La politique et le droit.

Dans les démocraties, la politique a le dernier mot en tout, sauf en droit. Même le fait majoritaire rencontre la limite qui lui est opposée*.

Cette limite est toujours mal vécue, ne serait-ce que par une des parties. Il y en a toujours une qui aimerait, dans la circonstance, une justice expéditive et sans appel.

Du côté de la politique, il y a diverses attitudes, qui vont du "on tente le coup", "on fait semblant de ne pas savoir", à la justice "du peuple", au lieu de: "au nom du peuple". 

Il est à peu près général que le sentiment, que la conviction, doivent l'emporter sur la froide rigueur des lois et de ceux qui la servent. Car la conviction, les sentiments, définissent pour ceux qui les éprouvent La Vérité. Leur argumentation ne comporte que des évidences.

Les catastrophes propres à notre civilisation très prométhéenne, qui a placé au plus haut de ses instruments de puissance, les pouvoirs du feu, ont pris une place particulière . Les serviteurs du demi-dieu, qui livrent aux hommes ordinaires les substances issues de leur cuisine, sont comptables, tant de leur pénurie, de leur coût, que des accidents de préparation.

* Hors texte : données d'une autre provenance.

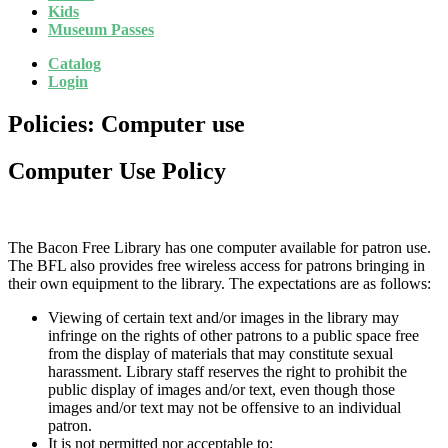
Kids
Museum Passes
Catalog
Login
Policies: Computer use
Computer Use Policy
The Bacon Free Library has one computer available for patron use.
The BFL also provides free wireless access for patrons bringing in
their own equipment to the library. The expectations are as follows:
Viewing of certain text and/or images in the library may
infringe on the rights of other patrons to a public space free
from the display of materials that may constitute sexual
harassment. Library staff reserves the right to prohibit the
public display of images and/or text, even though those
images and/or text may not be offensive to an individual
patron.
It is not permitted nor acceptable to:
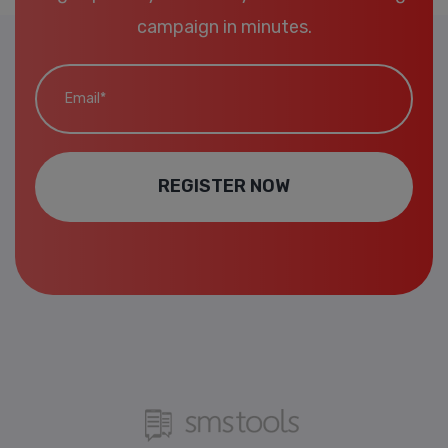
campaign in minutes.
Email*
REGISTER NOW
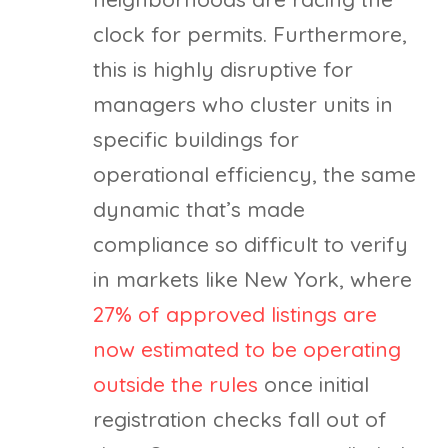
clock for permits. Furthermore,
this is highly disruptive for
managers who cluster units in
specific buildings for
operational efficiency, the same
dynamic that’s made
compliance so difficult to verify
in markets like New York, where
27% of approved listings are
now estimated to be operating
outside the rules
once initial
registration checks fall out of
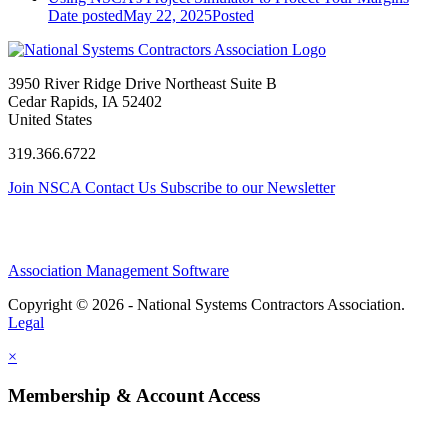
Date posted
May 22, 2025
Posted
3950 River Ridge Drive Northeast Suite B
Cedar Rapids, IA 52402
United States
319.366.6722
Join NSCA
Contact Us
Subscribe to our Newsletter
Association Management Software
Copyright © 2026 - National Systems Contractors Association.
Legal
×
Membership & Account Access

Ainsi, si le défaut de distribution d'essence, de fioul, ou de gazole, est susceptible de provoquer, au choix, une révolution ou une famine généralisée, une catastrophe directement liée à ce problème de civilisation n'a droit à aucun partage de la responsabilité. Le bienfaiteur de l'humanité balladeuse et vacancière tire suffisamment de profit de la drogue, pour assumer plein pot les conséquences d'un accident de transport. Tel est l'esprit qui souffle sur les naufrages de navires pétroliers et la pollution des côtes qu'ils entraînent. La lettre du droit en est effacée, dans les esprits. Ceux du peuple, mais aussi ceux des professionnels appelés à défendre le premier.

Ainsi de l'ÉRIKA, un pétrolier vétuste englouti dans l'Atlantique, proche de nos côtes, avec une cargaison de fuel lourd, sous-produit grossier, réservé aux machines de la même classe. Grossier ou pas, le fuel lourd est quand même plus léger que l'eau, il remonte en surface, où le vent et les courants le portent vers la côte, qu'il souille copieusement, et qu'il faut retirer au plus vite et à grands frais.

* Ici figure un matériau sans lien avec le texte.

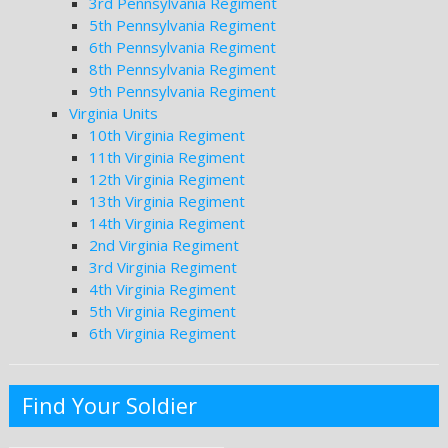
3rd Pennsylvania Regiment
5th Pennsylvania Regiment
6th Pennsylvania Regiment
8th Pennsylvania Regiment
9th Pennsylvania Regiment
Virginia Units
10th Virginia Regiment
11th Virginia Regiment
12th Virginia Regiment
13th Virginia Regiment
14th Virginia Regiment
2nd Virginia Regiment
3rd Virginia Regiment
4th Virginia Regiment
5th Virginia Regiment
6th Virginia Regiment
Find Your Soldier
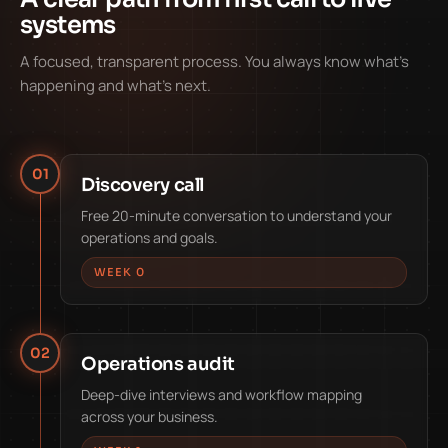
systems
A focused, transparent process. You always know what's
happening and what's next.
01
Discovery call
Free 20-minute conversation to understand your
operations and goals.
WEEK 0
02
Operations audit
Deep-dive interviews and workflow mapping
across your business.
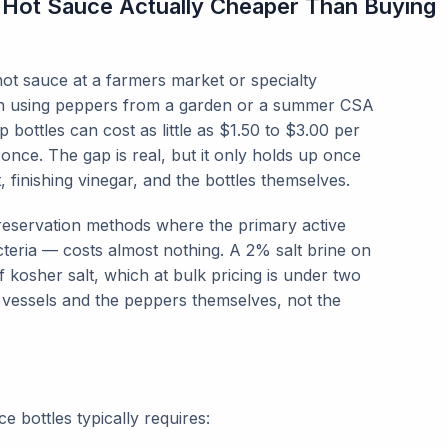
Hot Sauce Actually Cheaper Than Buying
ot sauce at a farmers market or specialty
h using peppers from a garden or a summer CSA
 bottles can cost as little as $1.50 to $3.00 per
ce. The gap is real, but it only holds up once
 finishing vinegar, and the bottles themselves.
reservation methods where the primary active
cteria — costs almost nothing. A 2% salt brine on
kosher salt, which at bulk pricing is under two
 vessels and the peppers themselves, not the
 bottles typically requires:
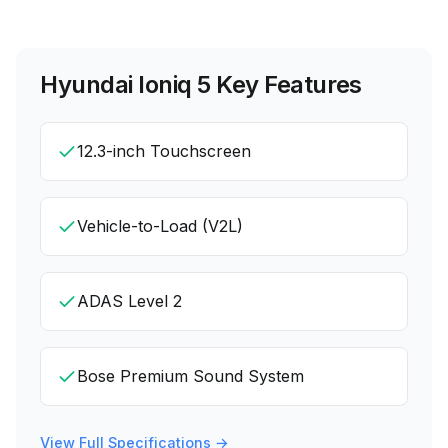
Hyundai Ioniq 5
Key Features
12.3-inch Touchscreen
Vehicle-to-Load (V2L)
ADAS Level 2
Bose Premium Sound System
View Full Specifications →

Dès l'ouverture du procès, la cause était entendue: LE coupable était notre pétrolier national, TOTAL, et son directeur en personne, qui avaient commis une faute: affréter un pétrolier vétuste pour transporter ce rebut de pétrole , et commandé par un capitaine inconscient, prétendant affronter la tempête.

Les dégâts étant sûrs et certains, leur coût établi, l'indemnisation, par l'assurance collective des nations maritimes, et par le pétrolier affréteur, a été calculée pour chaque ayant-droit, encaissée, et distribuée aux collectivités victimes.

Accepter un jugement en première instance, c'est se reconnaitre coupable. Un appel va de soi. Et, si "on" en a les moyens, "on" se pourvoit en cassation, c'est à dire qu'il fait examiner point par point la procédure qui a abouti à sa condamnation. Si une faute apparait, la conclusion du procès est cassée, et tout est à refaire. En l'occurrence, la Cour de Cassation a trouvé une faute au regard du droit maritime international: l'ÉRIKA a coulé dans les eaux internationales. Le procès aurait du être instruit et accompli dans le pays sous le pavillon duquel le bâteau naviguait. Pas par un tribunal français, incompétent au regard de ce droit.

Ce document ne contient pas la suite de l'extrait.